So what makes mental illness so different?
When a friend tells you they have a mental illness, it's one of the bravest things they can do. So we should not turn our backs on them. We should not ignore it as if it's not really there. We need to embrace it. We need to show that person just as much love and attention that we would anyone else. And when we see they are beginning to slip, we need to step in. Make yourself aware of their illness and be prepared for triggers. When something seems off or not right, ask them. I'm not saying we need to do this every moment of every day. You don't need to text your buddy at 7Am and say "hey, how's that bipolar thing going?" But if you haven't heard from them or you notice their eyes look a little sadder or they seem disengaged or distracted, check in. Consider it a mental health check in. If you were feeling lost and sad, wouldn't you want someone to check in with you?
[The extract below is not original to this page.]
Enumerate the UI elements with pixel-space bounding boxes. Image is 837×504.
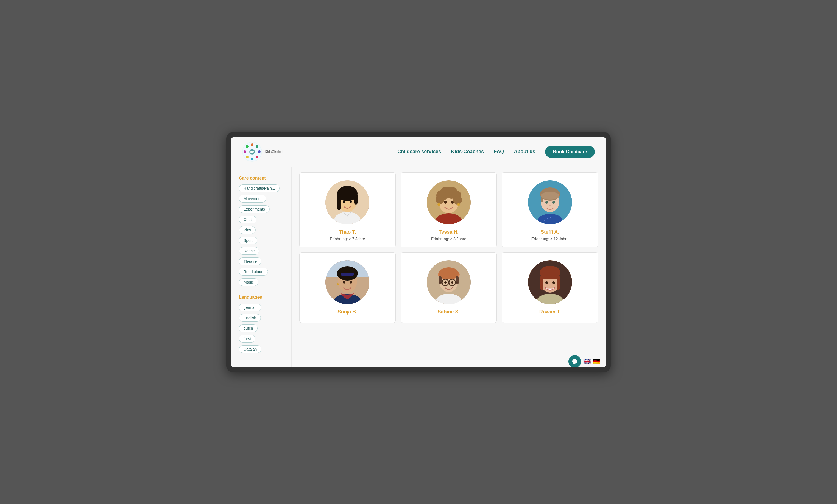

This world still has so much to learn about mental illness. Being sad for a few days is not depression. Wanting a clean and organized space is not OCD. Getting nervous sometimes is not an anxiety disorder. They can be annoying and inconvenient, but a mental illness is something that affects you every single day. Sometimes, every moment of every day.
Being paralyzed by fear to the point where you don't want to leave your dark bedroom? That's anxiety. Feeling so sad that you stop going anywhere, cut out most communication, wear the same clothes for weeks, and lay in bed not doing a darn thing but staring at the ceiling? That's depression. Obsessing over something to the point where it is literally all you can think about and you feel like your skin is crawling because you can't stop thinking about it? That may be OCD.
I am not an expert but I am someone who suffers a mental illness. And this is not a cry for you all to check in with me, it is merely an observation I have had for the past several years.
We need to stop hiding from mental illness. We need to get educated and to start caring more. It's 2014 and all the resources in the world are available to us, yet we continue to pretend like it's not there.
This is all stemming from the fact that I had a horrible dream today when I took a nap. In that dream, I told someone I was depressed (I'm not, but have suffered depression in my life) and they laughed and said "what else is new" and continued having a conversation with someone else. It scared me how tragically true that scenario could be. I don't think any of my family or friends would ever say something like that, but then again, you'd be surprised some of the things I've heard in my life. So I guess I just wanted to write a risky post about making ourselves more aware and compassionate about mental illness.
Also? Mental illness is not an excuse. It is a legitimate thing. Sometimes people can overcome it, sometimes they can't. But don't you dare call them weak or lazy because their minds don't work the same way yours does. They are fighting a daily battle.